Speaking with The Hollywood Reporter, Rosica said this new Media Composer 2019 version is “probably the biggest redesign in more than 15 years” and was created with input from many leading Hollywood film editors, sound pros, and companies. Companies such as Netflix and many leading Avid editors are starting to test the new system, which is scheduled for release in May.
Avid reported that this editing system will include a new user interface, engine, and the ability to output select flavors of deliverables, with resolutions including 4K, 8K and even 16K; stereoscopic 3D; and IMF (Interoperable Mastering Format). According to Avid, the system at launch will support select HDR capabilities but that doesn’t include Dolby Vision, which is the flavor of HDR that is required by Netflix for mastering and delivery of its original content.
Through an agreement with the Motion Picture Academy, it will also support ACES (Academy Color Encoding System) for color management, a recent development that came out of the Academy’s Science & Technology Council.
Avid got cheers when it announced distributed rendering capabilities, which could help make facilities more efficient.
Tied to Media Composer, Avid also announced new tools aimed at taking advantage of the cloud (Avid had a deal with Microsoft to use its Azure cloud as its platform).

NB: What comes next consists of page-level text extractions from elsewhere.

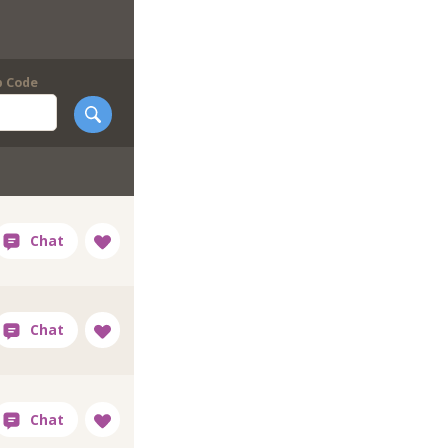
p Code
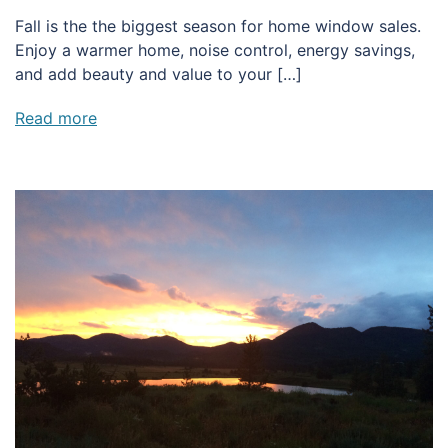
Fall is the the biggest season for home window sales.
Enjoy a warmer home, noise control, energy savings,
and add beauty and value to your […]
Read more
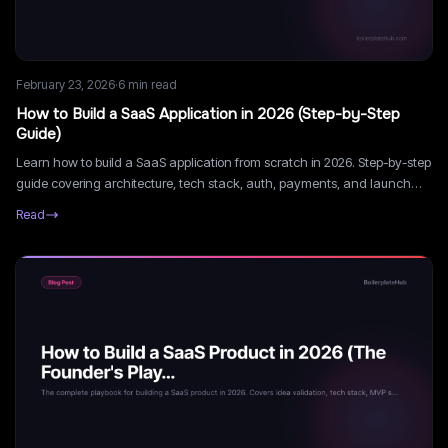
February 23, 2026
·
6
min read
How to Build a SaaS Application in 2026 (Step-by-Step
Guide)
Learn how to build a SaaS application from scratch in 2026. Step-by-step
guide covering architecture, tech stack, auth, payments, and launch
strategy.
Read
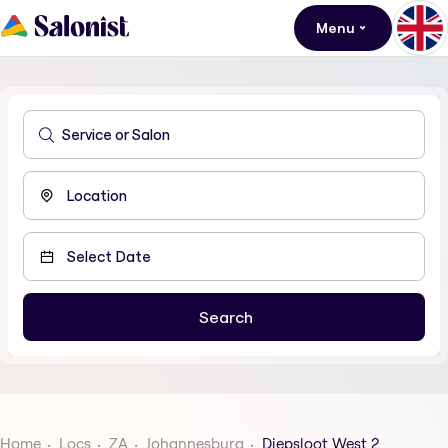
Menu
Home
Locs
ZA
Johannesburg
Diepsloot West 2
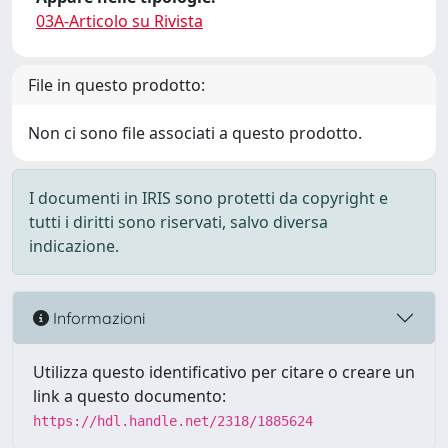
03A-Articolo su Rivista
File in questo prodotto:
Non ci sono file associati a questo prodotto.
I documenti in IRIS sono protetti da copyright e
tutti i diritti sono riservati, salvo diversa
indicazione.
Informazioni
Utilizza questo identificativo per citare o creare un
link a questo documento:
https://hdl.handle.net/2318/1885624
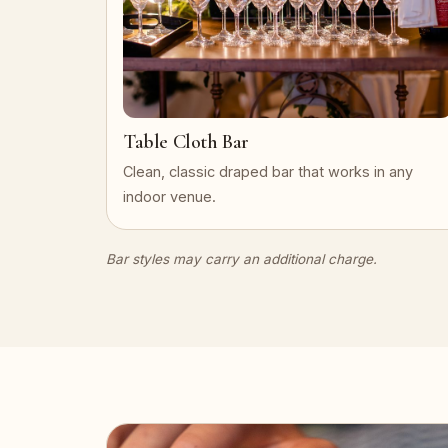
Table Cloth Bar
Clean, classic draped bar that works in any
indoor venue.
Bar styles may carry an additional charge.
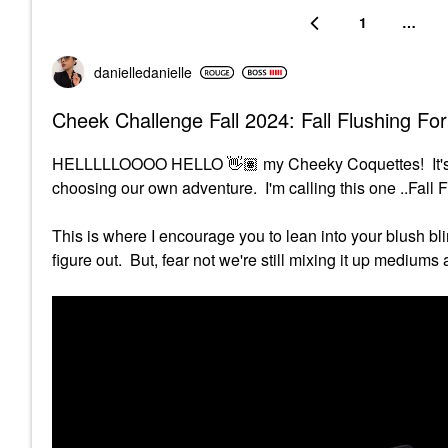
1
…
danielledaniell
e
Cheek Challenge Fall 2024: Fall Flushing Fo
HELLLLLOOOO HELLO
👋🏽
my Cheeky Coquettes! It'
choosing our own adventure. I'm calling this one ..Fall 
This is where I encourage you to lean into your blush bl
figure out. But, fear not we're still mixing it up medium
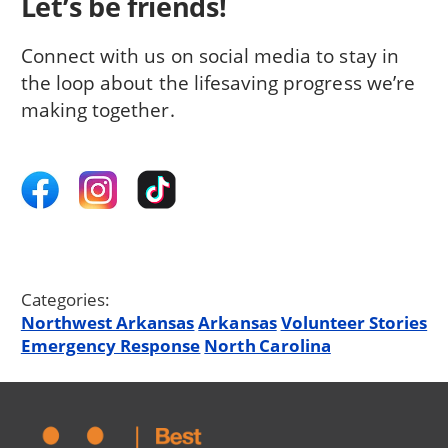
Let’s be friends!
Connect with us on social media to stay in
the loop about the lifesaving progress we’re
making together.
Categories:
Northwest Arkansas
Arkansas
Volunteer Stories
Emergency Response
North Carolina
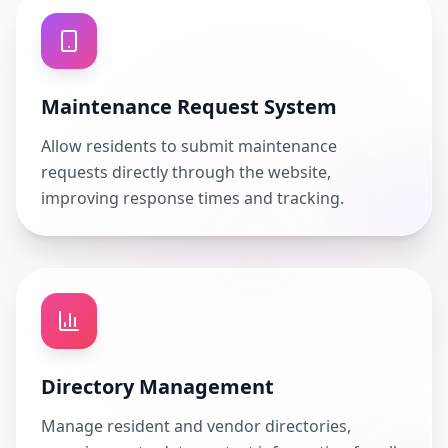
Maintenance Request System
Allow residents to submit maintenance
requests directly through the website,
improving response times and tracking.
Directory Management
Manage resident and vendor directories,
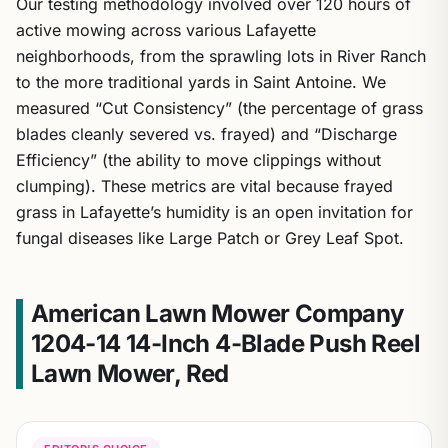
Our testing methodology involved over 120 hours of
active mowing across various Lafayette
neighborhoods, from the sprawling lots in River Ranch
to the more traditional yards in Saint Antoine. We
measured “Cut Consistency” (the percentage of grass
blades cleanly severed vs. frayed) and “Discharge
Efficiency” (the ability to move clippings without
clumping). These metrics are vital because frayed
grass in Lafayette’s humidity is an open invitation for
fungal diseases like Large Patch or Grey Leaf Spot.
American Lawn Mower Company
1204-14 14-Inch 4-Blade Push Reel
Lawn Mower, Red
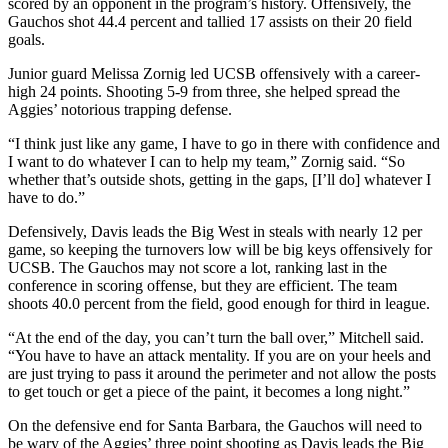
scored by an opponent in the program’s history. Offensively, the
Gauchos shot 44.4 percent and tallied 17 assists on their 20 field
goals.
Junior guard Melissa Zornig led UCSB offensively with a career-
high 24 points. Shooting 5-9 from three, she helped spread the
Aggies’ notorious trapping defense.
“I think just like any game, I have to go in there with confidence and
I want to do whatever I can to help my team,” Zornig said. “So
whether that’s outside shots, getting in the gaps, [I’ll do] whatever I
have to do.”
Defensively, Davis leads the Big West in steals with nearly 12 per
game, so keeping the turnovers low will be big keys offensively for
UCSB. The Gauchos may not score a lot, ranking last in the
conference in scoring offense, but they are efficient. The team
shoots 40.0 percent from the field, good enough for third in league.
“At the end of the day, you can’t turn the ball over,” Mitchell said.
“You have to have an attack mentality. If you are on your heels and
are just trying to pass it around the perimeter and not allow the posts
to get touch or get a piece of the paint, it becomes a long night.”
On the defensive end for Santa Barbara, the Gauchos will need to
be wary of the Aggies’ three point shooting as Davis leads the Big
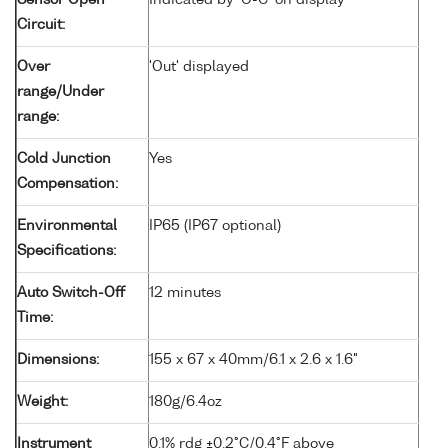
Sensor Open
Indicated by 'O-C' on display
Circuit:
Over
'Out' displayed
range/Under
range:
Cold Junction
Yes
Compensation:
Environmental
IP65 (IP67 optional)
Specifications:
Auto Switch-Off
12 minutes
Time:
Dimensions:
155 x 67 x 40mm/6.1 x 2.6 x 1.6"
Weight:
180g/6.4oz
Instrument
0.1% rdg ±0.2°C/0.4°F above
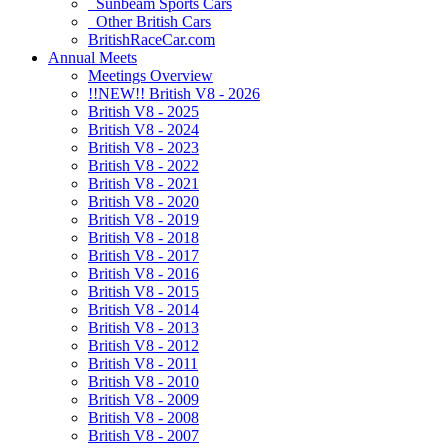
Sunbeam Sports Cars
Other British Cars
BritishRaceCar.com
Annual Meets
Meetings Overview
!!NEW!! British V8 - 2026
British V8 - 2025
British V8 - 2024
British V8 - 2023
British V8 - 2022
British V8 - 2021
British V8 - 2020
British V8 - 2019
British V8 - 2018
British V8 - 2017
British V8 - 2016
British V8 - 2015
British V8 - 2014
British V8 - 2013
British V8 - 2012
British V8 - 2011
British V8 - 2010
British V8 - 2009
British V8 - 2008
British V8 - 2007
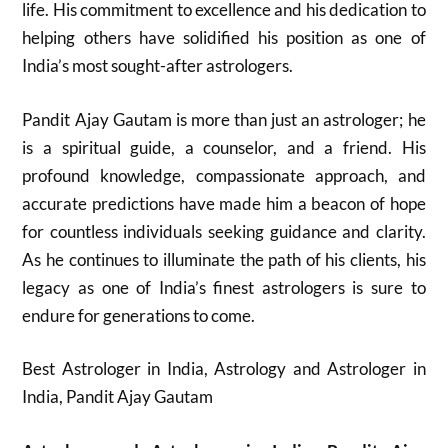
life. His commitment to excellence and his dedication to
helping others have solidified his position as one of
India’s most sought-after astrologers.
Pandit Ajay Gautam is more than just an astrologer; he
is a spiritual guide, a counselor, and a friend. His
profound knowledge, compassionate approach, and
accurate predictions have made him a beacon of hope
for countless individuals seeking guidance and clarity.
As he continues to illuminate the path of his clients, his
legacy as one of India’s finest astrologers is sure to
endure for generations to come.
Best Astrologer in India, Astrology and Astrologer in
India, Pandit Ajay Gautam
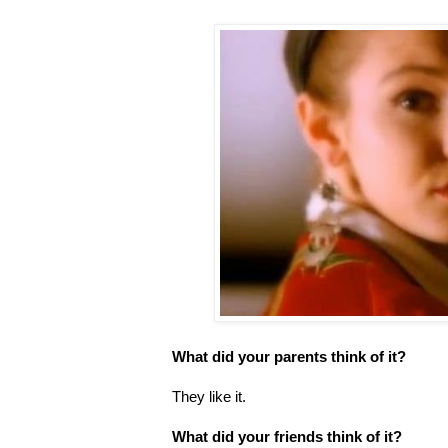
What did your parents think of it?
They like it.
What did your friends think of it?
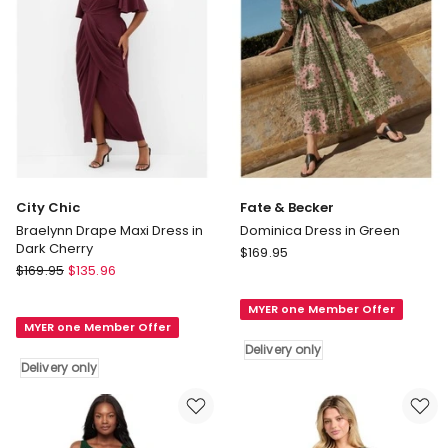
Black
Delivery
only
City Chic
Fate & Becker
Braelynn Drape Maxi Dress in
Dominica Dress in Green
Dark Cherry
Fate
$
169.95
City
$
169.95
$
135.96
&
Chic
Becker
Braelynn
MYER one Member Offer
Dominica
MYER one Member Offer
Drape
Dress
Delivery only
Maxi
in
Delivery only
Dress
Green
in
Delivery
Dark
only
Cherry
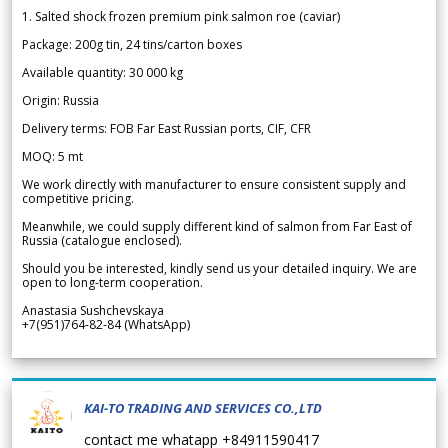
1. Salted shock frozen premium pink salmon roe (caviar)
Package: 200g tin, 24 tins/carton boxes
Available quantity: 30 000 kg
Origin: Russia
Delivery terms: FOB Far East Russian ports, CIF, CFR
MOQ: 5 mt
We work directly with manufacturer to ensure consistent supply and
competitive pricing.
Meanwhile, we could supply different kind of salmon from Far East of
Russia (catalogue enclosed).
Should you be interested, kindly send us your detailed inquiry. We are
open to long-term cooperation.
Anastasia Sushchevskaya
+7(951)764-82-84 (WhatsApp)
KAI-TO TRADING AND SERVICES CO.,LTD
contact me whatapp +84911590417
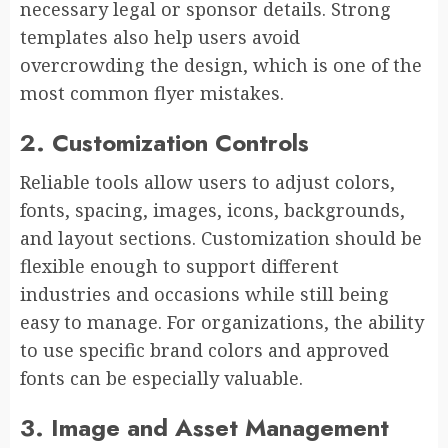
necessary legal or sponsor details. Strong
templates also help users avoid
overcrowding the design, which is one of the
most common flyer mistakes.
2. Customization Controls
Reliable tools allow users to adjust colors,
fonts, spacing, images, icons, backgrounds,
and layout sections. Customization should be
flexible enough to support different
industries and occasions while still being
easy to manage. For organizations, the ability
to use specific brand colors and approved
fonts can be especially valuable.
3. Image and Asset Management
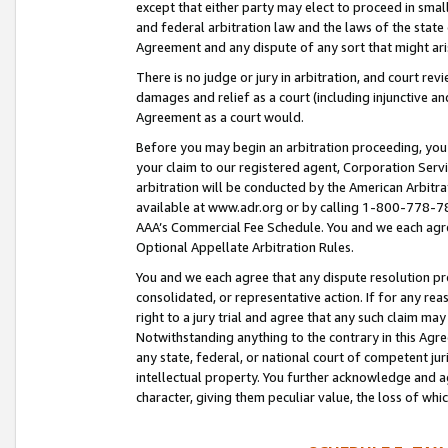
except that either party may elect to proceed in small
and federal arbitration law and the laws of the state 
Agreement and any dispute of any sort that might ar
There is no judge or jury in arbitration, and court re
damages and relief as a court (including injunctive a
Agreement as a court would.
Before you may begin an arbitration proceeding, you m
your claim to our registered agent, Corporation Se
arbitration will be conducted by the American Arbitra
available at www.adr.org or by calling 1-800-778-787
AAA’s Commercial Fee Schedule. You and we each agre
Optional Appellate Arbitration Rules.
You and we each agree that any dispute resolution pro
consolidated, or representative action. If for any rea
right to a jury trial and agree that any such claim ma
Notwithstanding anything to the contrary in this Agre
any state, federal, or national court of competent jur
intellectual property. You further acknowledge and ag
character, giving them peculiar value, the loss of 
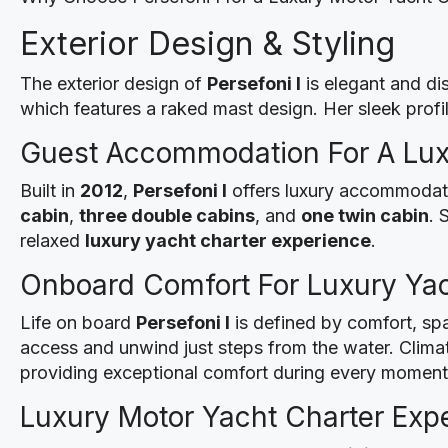
Exterior Design & Styling
The exterior design of
Persefoni I
is elegant and dis
which features a raked mast design. Her sleek profil
Guest Accommodation For A Lux
Built in
2012
,
Persefoni I
offers luxury accommodati
cabin
,
three double cabins
, and
one twin cabin
. 
relaxed
luxury yacht charter experience
.
Onboard Comfort For Luxury Yac
Life on board
Persefoni I
is defined by comfort, spa
access and unwind just steps from the water. Climat
providing exceptional comfort during every moment 
Luxury Motor Yacht Charter Expe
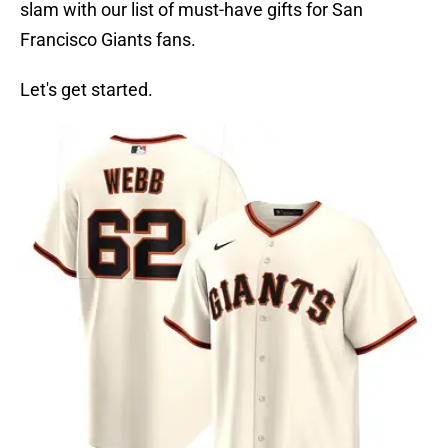
slam with our list of must-have gifts for San
Francisco Giants fans.
Let's get started.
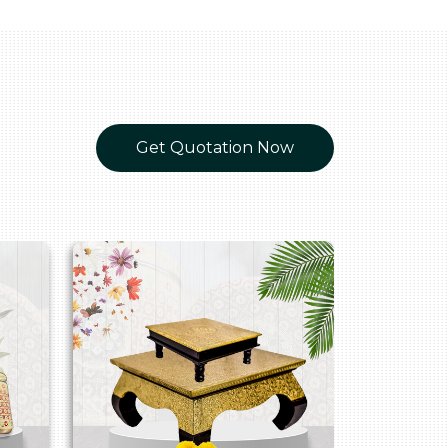
Get Quotation Now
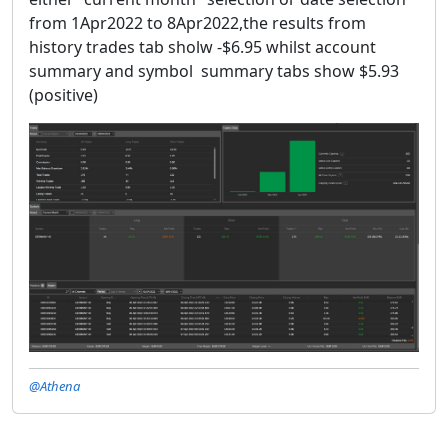
from 1Apr2022 to 8Apr2022,the results from
history trades tab sholw -$6.95 whilst account
summary and symbol summary tabs show $5.93
(positive)
@Athena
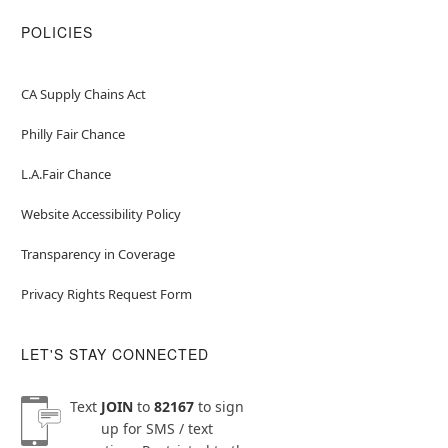
POLICIES
CA Supply Chains Act
Philly Fair Chance
L.A.Fair Chance
Website Accessibility Policy
Transparency in Coverage
Privacy Rights Request Form
LET'S STAY CONNECTED
Text
JOIN
to
82167
to sign
up for SMS / text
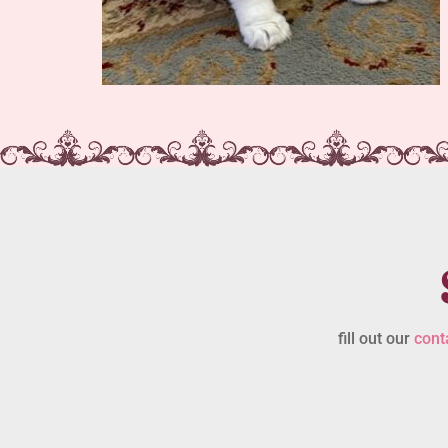
fill out our
cont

To that end, Rosica said Avid is working with Hollywood companies including studios to put more of its work, including production and archiving, in the cloud.
“The cloud is a powerful tool for solving the problems of high-end production,” he said. “Production has to scale very quickly to accommodate the expansion of content creation from Netflix, Hulu … [which could be done with the cloud] without having to build a new facility.” Rosica added that it also supports remote collaboration when production teams are in different cities and countries.
Delivering his opening message at the customer event, Rosica told the crowd that Netflix, Amazon, Hulu and the like “are disruptors but they are also doing a lot to push the industry forward. We need to be disruptors. … The new normal is, we need to reinvent again and again. Because if you are not a disruptor, you are going to be disrupted.”
April 7, 11:14 a.m. Updated with revised delivery features.